‘John McPake and the Sea Beggars’ by Stuart Campbell

★★★★

John McPake is trapped. He used to have a wife and a job, but now as considers life ahead of him, all he can see is loneliness, self-hatred, delusions and medications. He feels suicidal just thinking about it. But he has one goal in life, and that is to find his long-lost brother Andy, and for that he needs to stay alive. As I was reading, I developed a fondness for this sensitive man who does his best even as schizophrenia disrupt his ability to think, understand his own surroundings or effectively communicate with those that are attempting to help him.

John now lives in a hostel for men with severe mental illnesses. There is Mike, who sees fascists conspiracies everywhere, Jack who is (literally) digging his own grave in their garden and Paul who likes to make trouble. Although the hostel employs people to make the residents’ food and ensure they take their medicines, John and the other men are given a certain degree of independence (such as controlling their own money and wandering the city of Edinburgh as they like). John prefers to spend most of his time traveling on trains, walking streets searching forAndy, hoping that one day chance will bring them together.

In that moment, John wrongly assumed that I had forsaken the narration and that he was at liberty to pursue his own thoughts. It seemed unfair to disabuse him as he tentatively savored the silence in his own head. He genuinely thought he was taking stock. Or, put another way, judging himself harshly. Not realizing that I was recording all the while, John reflected on how listening to the unrelenting parliament of Voices in his own head had robbed him of the capacity to think uninterrupted.

The voices in his head are so strong, so controlling that John is not even able to narrate his own story and most of the book is written as what the voice called the Narrator tells John what John is thinking. Our main character’s own inner though-process is usually completely submerged beneath his inner voices (their interactions and bickering) or his other delusions. No wonder the poor man contemplates suicide whenever he has a spare moment. It is a bit confusing to begin with, but after a bit you begin to distinguish between when you are reading the monologue of the Narrator, the dialogue between the Narrator and the other voices John hears, and when we get glimpses of John’s own thoughts hidden underneath the cacophony occupants inside his head. We get to see how the voices disrupt John’s life, but also how they sometimes help him: like cracking jokes when he is being sectioned (again) at a mental hospital and making the experience a bit more bearable:

“Hello. Welcome to the Psychiatric Hotline.
If you are obsessive compulsive, please press 1 repeatedly.
If you are co-dependent, please ask someone to press 2.
If you have multiple personalities, please press 3, 4, 5, and 6.
If you are paranoid-delusional, we know who you are and what you want. Just stay on the line so we can trace the call.
If you are schizophrenic, listen carefully and a little voice will tell you what number to press.”

There is particularly one delusions that develops in John’s mind as the book progresses – a story about three weavers traveling through the Low Countries in the 1500s. They are looking for a lost boy and must traverse a country at war and with a starving population.

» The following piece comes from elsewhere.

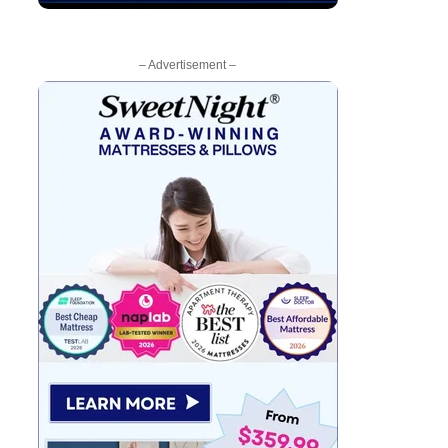
– Advertisement –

The delusion was inspired by a Bruegel painting John has, for some unknown reason, been obsessing over ever since he became ill.

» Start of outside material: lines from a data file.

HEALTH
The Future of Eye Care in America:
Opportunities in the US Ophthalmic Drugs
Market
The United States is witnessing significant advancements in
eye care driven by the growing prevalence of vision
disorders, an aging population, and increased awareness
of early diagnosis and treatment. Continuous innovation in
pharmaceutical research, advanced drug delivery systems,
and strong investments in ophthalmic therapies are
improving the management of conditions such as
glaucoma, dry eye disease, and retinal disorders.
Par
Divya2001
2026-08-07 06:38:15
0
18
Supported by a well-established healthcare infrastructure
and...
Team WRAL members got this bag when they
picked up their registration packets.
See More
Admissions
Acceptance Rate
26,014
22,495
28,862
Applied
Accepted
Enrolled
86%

Bilderesultat for hunters in the snow
Pieter Bruegel’s ‘Hunters in the Snow’

The Flemish part of the story was entertaining was interesting, but I enjoyed the bits about John in the 21th century. To other people, John looks scary with his odd behavior and large body, but we, the readers, and his carers at the hostel know that John is only a danger to himself. He assumes that the hostel workers like him because he can, unlike his fellow residents, can be rather eloquent and classy when healthy, but I suspect they like him the same reason I became so fond of him: John is a really brave and strong person, who perseveres where plenty of others would collapse. I would certainly not be able to cope with his life!